5. Don’t Fall Victim To Emotional Investment Decisions
One of the worst investment decisions you can ever make on your long-term investments, such as a 401K or IRA, is buying and selling based solely on emotions. Many Americans have started to panic because of the stock market woes we saw back in March and April. As a result, they have liquidated their portfolios and emptied their retirement funds without regard to the early withdrawal penalties and fees.
Yes, these are unprecedented times we are in. Yes, the stock market has taken many tumbles over the last few months. But liquidating now only to go back and re-invest later on once the smoke clears may do more harm than good. Is it really worth it to bail out now and take a 20%-25% loss?
The stock market stands to make a tremendous rebound over time once the economy opens up and gets back into full swing. Unless you’re a day trader on Wall St., there’s essentially no benefits to jumping ship now.
6. Learn To Use This Time Wisely
Now is a great time for every American out there to build up their knowledge of money and finances. In fact, April was National Financial Literacy Month. Did you use your time to learn something new?
If you’re following the advice of experts and lawmakers for staying home as much as possible, you might find yourself with a lot of extra free time. Why not use this time wisely to invest in yourself? Learn something new. Parents may even use this time to start teaching their children about the fundamental basics of personal finance.
Learn how to budget properly. Figure out ways to improve your credit. Get educated on the various methods of paying off your debt.
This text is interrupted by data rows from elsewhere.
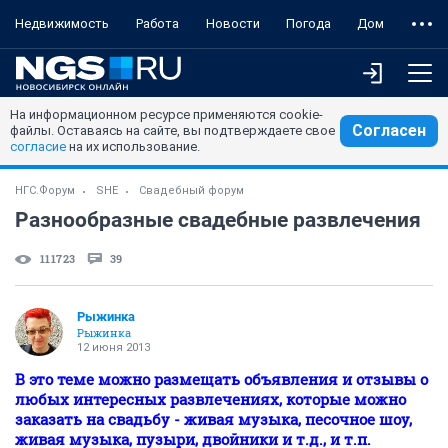
Недвижимость
Работа
Новости
Погода
Дом
На информационном ресурсе применяются cookie-
Согласен
файлы. Оставаясь на сайте, вы подтверждаете свое
согласие
на их использование.
НГС.Форум
SHE
Свадебный форум
Разнообразные свадебные развлечения
111723
39
Рыжинка
Рыжинка
12 июня 2013
В это теме можно размещать объявления и отзывы о
любых интересных развлечениях, которые можно
заказать на свадьбу - живая музыка, песочное шоу,
живая музыка, пузыри, двойники и т.д., и т.п.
There’s so much to learn out there, and every single one of us has room for improvement with our COVID-19 finances.
7. Trim A Few Things From Your Spending If Necessary
Our lives are undoubtedly different. Whether these changes are temporary or more long-term remains to be seen. In any case, there are plenty of ways you can trim down your spending and keep a more strict budget.
- Are you “outsourcing” anything? For example, are you paying someone to come cut your grass for you still? With all of the spare time many of us have, you could probably save a lot of money by mowing your own lawn or by cleaning your own house.
- Stop taking advantage of all of these restaurants offering so many different to-go meal options. Cooking for yourself can save tons of money. In fact, meal prepping can save you even more in the long run.
- If you’re in a really tight spot, it may be best to make only the bare minimum on your credit card payments and hoard as much cash as possible. This is terrible advice under normal circumstances, but the world is far from normal right now.
- Call up your insurance providers. Many insurance companies, especially those that provide auto insurance, are trimming down premiums for their customers. Even if these smaller payments are only temporary, it doesn’t hurt to ask!
- Cancel monthly subscriptions that are not a necessity right now. Do you really need 4 video streaming services and 2 music streaming services? Are you going to die without having your trendy monthly subscription box?
COVID-19 Finances Summary
When it comes down to Covid-19 finances, there isn’t a one-size-fits-all solution for everyone. The best thing anybody can do is watch their spending, save what they can, and try and talk to creditors whenever possible.
The worst thing anybody can do, as we mentioned above, is start letting their emotions get the best of them when it comes to their investments and retirement. This is a learning experience for every single one of us. We can try our best to make smart and informed decisions while staying safe in the process.